Liberal Studies Program
Designed for young men and women in grades 10, 11 and 12, the Liberal Studies program offers high school students the opportunity to study a variety of liberal arts courses in an independent school environment. Students will be able to sharpen their academic and test-taking skills, increase their independence, improve time management, as well as broaden their cultural and global awareness as they prepare for college and beyond.
Each student is required to take two 100-level courses and two 200-level electives. Courses on both levels are structured so that students will begin working on their homework in class, allowing them to ask questions and confer with the teacher as problems arise. Nevertheless, students should expect approximately two hours of work during the evening study hall.
If a course is filled by the date an applicant is accepted, or if enrollment in a particular course is not sufficient, then the next available course choice will be honored. Students will be notified prior to registration if a change must be made.
It is essential that applicants list courses in order of preference, including alternate course choices, on the application form.
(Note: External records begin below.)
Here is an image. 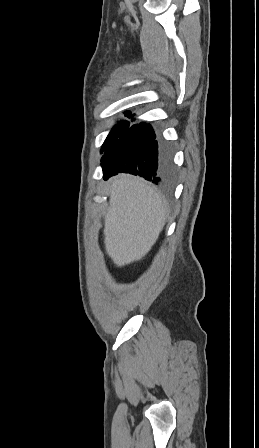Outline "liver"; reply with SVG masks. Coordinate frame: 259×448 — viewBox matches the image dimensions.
<instances>
[{
    "instance_id": "6515ba94",
    "label": "liver",
    "mask_w": 259,
    "mask_h": 448,
    "mask_svg": "<svg viewBox=\"0 0 259 448\" xmlns=\"http://www.w3.org/2000/svg\"><path fill=\"white\" fill-rule=\"evenodd\" d=\"M104 218L105 250L116 266L142 260L165 226V198L139 176L118 174L110 180Z\"/></svg>"
}]
</instances>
Extracurricular and Athletic Offerings
Outside the classroom, Liberal Studies students take advantage of all the cultural, athletic and recreational opportunities of the Summer School. Their daily schedule follows the same pattern as that of the Young Scholars student.
Taft does not offer academic credit for courses taken during the summer. We will be glad to forward a syllabus of work covered and final reports to a student's school if requested. Some institutions may wish to give students credit or administer their own examinations at the end of the summer to determine the extent of a student's progress. Students who must make up a deficiency should discuss with their own schools what allowances will be made for certification of work completed at Taft. Only in rare instances can a student complete the work required to pass a course failed during the school year, as Taft's summer courses are not designed to review an individual student's yearlong course.
At the conclusion of the summer session, parents will receive a description of the work covered in each course, a report on the student's progress, and a grade. The student's advisor will send a report on the student's overall record. If copies of reports are to be sent to anyone in addition to parents, the Summer School Director should be informed well in advance of the end of the session.